24 Horas no ar
Joel Surnow e Robert Cochran, 24 Hours, EUA

Quando a TV norte-americana passou a ter canais de notícia 24 horas por dia, isso com a Guerra Fria ainda em curso, parecia responder a um estado de alerta permanente, à necessidade de cobrir um perigo constante, que a qualquer momento poderia eclodir. A lógica MAD (Mutually Assured Destruction) – pela qual ficava estabelecido que se um dos lados ataca nuclearmente o outro, este automaticamente responde e os dois são destruídos – não assegurava a dissuasão nuclear de forma irrestrita: restava o fator surpresa, a possibilidade de algo totalmente fora do previsível ou do imaginável acontecer e tornar a catástrofe inevitável. Uma vez que o mundo corria esse risco, de um desastre monumental e brusco, ele não mais comportava o tempo de elaboração de uma matéria jornalística – seria uma notícia de urgência, sem roteiro e sem decoro. Só mesmo um canal 24 horas poderia dar a notícia do fim do mundo.

Terminada a Guerra Fria, a paranóia nuclear esmaeceu. Agora praticamente só um dos lados possui o poder de destruição em massa – e o povo que o sustenta não é de índole suicida. Se não há antagonismo à altura, não há medo. Certo? Como todos obviamente sabem, o raciocínio de modo algum se aplica à situação por que passa o mundo (vide incidente recente em Madri – aliás, cabe aqui um breve comentário sobre a matéria exibida no Fantástico daquela semana: desde o episódio de Iñarritú para o filme 11 de Setembro que não se via tão nefasta incursão numa estética de choque, seguida de um tom melodramático que só agravou a estranheza). Com a perda da nitidez do inimigo (interno? externo? – as autoridades norte-americanas insistem na segunda opção, mas no fundo não têm tanta certeza assim...), e sua infiltração por toda parte, cai a crença no ideal de nação ordenada, segura, cuja estabilidade política e econômica seria o suficiente para a manutenção da paz. O destaque, naturalmente, fica com a grande potência mundial em foco, os EUA, que depois do 11 de setembro veio recrudescendo uma política de caça ao Terror (sim, é com letra maiúscula que os americanos sempre se referem ao Mal) e de afirmação da sua posição de "sozinhos no mundo". O mais curioso dessa postura atual, e de toda a base da doutrina Bush (combater os inimigos em potencial antes mesmo que eles se manifestem, legitimar a guerra preventiva), é que ela contradiz o establishment na medida em que se sustenta na atitude liberal que ele próprio tanto condena: a vitimização como modelo de autoridade.

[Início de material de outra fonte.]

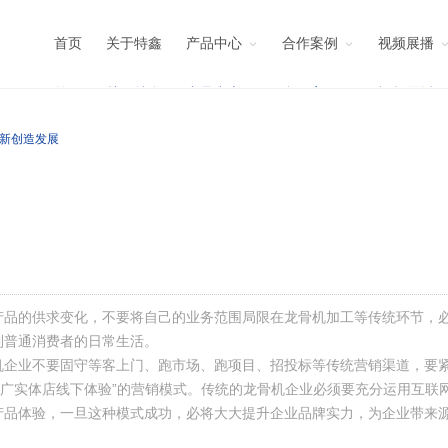
首页
关于特鑫
产品中心
合作案例
视频展播
新创造发展
的供求变化，不要将自己的业务范围局限在龙骨机加工等传统环节，必
到普通消费者的日常生活。
业不要固守等客上门、跑市场、跑项目、招投标等传统营销渠道，要紧
推广实体店线下体验”的营销模式。传统的龙骨机企业必须要充分运用互联
产品体验，一旦这种模式成功，必将大大提升企业品牌实力，为企业带来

Cabe agora à nação que foi vitimada, aos olhos e câmeras de todo o mundo, falar e agir de uma posição de autoridade (incontestável) e pôr em prática o revide que lhe é de direito: é mais ou menos assim que funciona o programa preventivo do governo Bush, tão repleto de paradoxos quanto de arbitrariedades, e que parece sempre afirmar que, passado o idílio delirante do governo Clinton, é hora de voltar à realidade – o inimigo bateu à porta.

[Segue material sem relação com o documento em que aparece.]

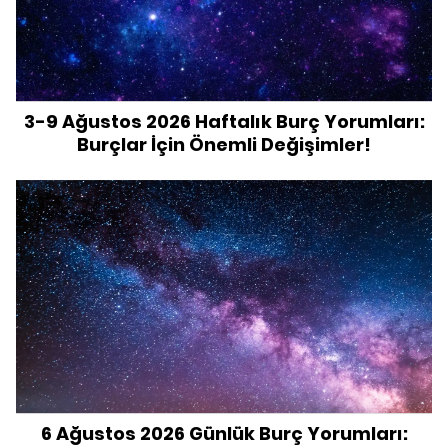
3-9 Ağustos 2026 Haftalık Burç Yorumları:
Burçlar İçin Önemli Değişimler!
6 Ağustos 2026 Günlük Burç Yorumları:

De tão radical que foi o gesto, o ataque ao World Trade Center não só acordou os americanos de um sonho de consumo que ganhara novas cores (e efeitos semi-hipnóticos) após o incremento econômico dos anos 90, mas os mergulhou numa vigília interminável, numa jornada sem descanso. Justamente aí reside a substância central da série televisiva 24 Horas: em três temporadas, três inimigos do Estado – três ameaças fatais. Nesse contexto, tudo deve ser vigiado simultaneamente, e são eliminadas as pausas para descanso. Por aí caminha a narrativa e até o visual de 24 Horas, com suas imagens tremidas, seus enquadramentos sujos (não raro claustrofóbicos) e sua incessante variação de ponto de vista (a uma realidade instável e sua multiplicidade de eventos deve corresponder uma imagem confusa e saturada e uma narrativa fragmentada em vários núcleos). Expressão mais bem acabada e direta do "pancinema transpolítico" gerado pela abertura para o imprevisível a partir da era nuclear, 24 Horas traduz de modo claro e concentrado a paranóia norte-americana reativada pelo 11 de setembro.

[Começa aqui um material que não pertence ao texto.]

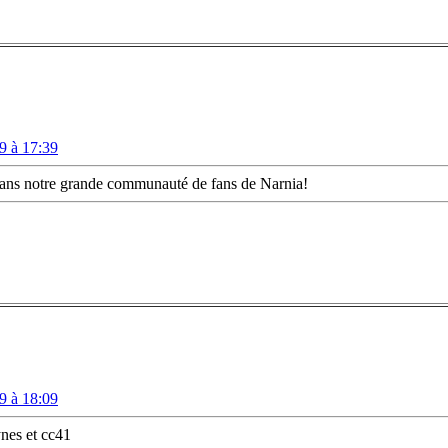
9 à 17:39
dans notre grande communauté de fans de Narnia!
9 à 18:09
ynes et cc41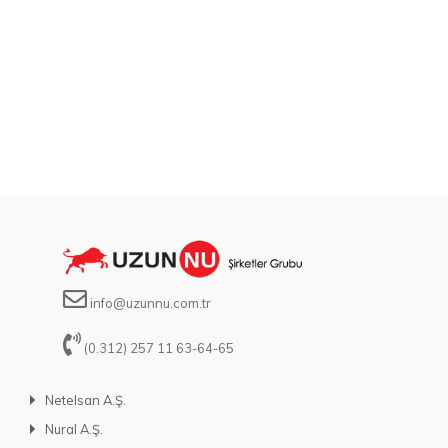
info@uzunnu.com.tr
(0.312) 257 11 63-64-65
Netelsan A.Ş.
Nural A.Ş.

Em ano de eleição nos EUA, o desdobramento social da série criada por Joel Surnow e Robert Cochran se reforça: se todo o programa político de Bush pautou-se exclusivamente no combate ao inimigo externo – o que o torna um governo alimentado e movimentado pela ação terrorista e sua conseqüente lógica de medo e retaliação –, em hipótese alguma pode soar aleatória a escolha temática e sua aplicação na ficção televisiva que mais repercutiu ao longo desse governo. Com sua terceira temporada correspondendo ao último ano de presidência de David Palmer (na primeira temporada, ainda candidato) e sua tentativa de reeleição, a série se assume como espelho ficcional do presente, como sua reflexão imediata, uma cobertura "24 horas" da América atual, a América que nunca dorme. Nesse panorama, não sobra muito tempo para relações afetivas – os dramas amorosos e familiares de 24 Horas se insinuam nos intervalos dos problemas "maiores" da nação. O presidente Palmer, em conflito por conta das inclinações claramente humanistas com que os autores da série o tingiram (ele é uma espécie de produto moderno do ideal liberal norte-americano atirado ao ninho de cobras, ou falcões, que é a América de hoje), está sempre tendo de enfrentar a inevitabilidade de sacrificar o indivíduo (leia-se Jack Bauer, personagem de Kiefer Sutherland) em prol do coletivo (o país inteiro ameaçado por uma bomba nuclear ou por um vírus mortal). Como disse Jean-Sébastien Chauvin: "Essa articulação do individual e do coletivo sempre foi uma das pedras angulares do cinema americano (basta pensar em Nascimento de uma Nação de Griffith) mas ela é trazida a um grau de incandescência que somente uma matéria folhetinesca, diante da complexidade do que está em jogo, parece poder autorizar" (cf. Cahiers du Cinéma nº 581, texto "L’Amérique ne dort jamais"). O tom da série é propositalmente exagerado, não poupando alguns atores de interpretações que beiram a canastrice permanente. Um relatório-folhetim de um dia de trabalho pesado. A série faz questão de obrigar a realidade política a se acomodar ao esquema funcional da narrativa de ação, e nunca o contrário. Desse modo, a vida política dos EUA é enquadrada sem o menor pudor como se tratando de um filme de aventura do tipo "adrenalina máxima" (e uma das coisas que o 11 de setembro fez não foi justamente recolocar a questão sobre o que vem primeiro, se a realidade ou a ficção?).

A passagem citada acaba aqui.